# Ww1 Depollier Case Illinois First Dive Watch?



## river rat (Nov 14, 2008)

Just got this today I never known that Illinois made a military watch.





































The case is called a Depollier wire lug case.You twist the crown and it pop up and then you can change the time or wind it then you push down and twist and it lock's so water can't come into the case the first diver?It's has a Illinois 0/3 15 jewel movement.In sept 1919 the a depollier cased watch was used in a world record flight altitude to 34,610 feet.The water proof features of the depollier watch case protected the movement from any change in atmospheric pressure and from sudden drop in temperture to 44 degrees below zero.The serial no is 3333550 made in 1918 who knows could of been used in WW1 only thing missing is a 14K gold disk on the back would of protected the movement from your body heat from a old ad I read the disc would of had USA and a number on it proberly sold for the gold years ago.


----------



## Nalu (Nov 28, 2003)

The Depolliers aren't really dive watches, made more for survival in a harsh field environment.
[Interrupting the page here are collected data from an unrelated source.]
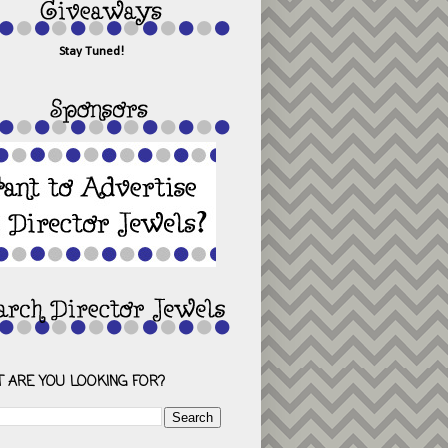
Stay Tuned!
 ARE YOU LOOKING FOR?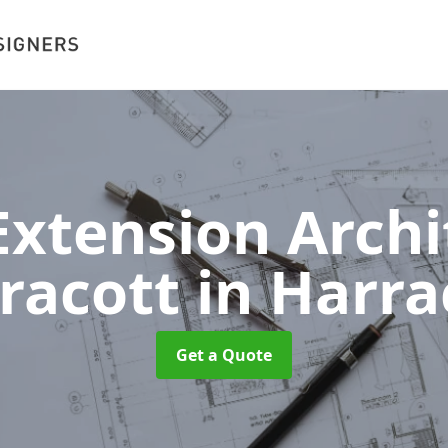
xtension Archit
racott
in Harra
Get a Quote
Generally, the first true diver's watch is considered to be this Longines:


----------



## river rat (Nov 14, 2008)

Here are some cool advertisements.



















I know it was not rated to go very deep but they did test it in the water from the advertisements.


----------



## ditchdiger (Jun 23, 2007)

i like

interesting thread all round


----------



## zx10r (Apr 10, 2009)

Wow very interesting. I bet they have some stories behind them


----------



## James (Jul 17, 2006)

Nice piece

First screw down crowns with gasket appeared in American pocket watches from the 1800's

Here is an interesting double cased piece though, really the top of the military and or transitional pieces in my mind

http://www.thewatchforum.co.uk/index.php?s...6&hl=double


----------



## river rat (Nov 14, 2008)

James said:


> Nice piece
> 
> First screw down crowns with gasket appeared in American pocket watches from the 1800's
> 
> ...


Thanks James that is one nice Zenith with a double case.Here is how the Depollier case works.










This is the closed position










This is the open position when you twist the crown it is spring loaded so it pop's open you can then wind it then pull one more time then you can change the time.


----------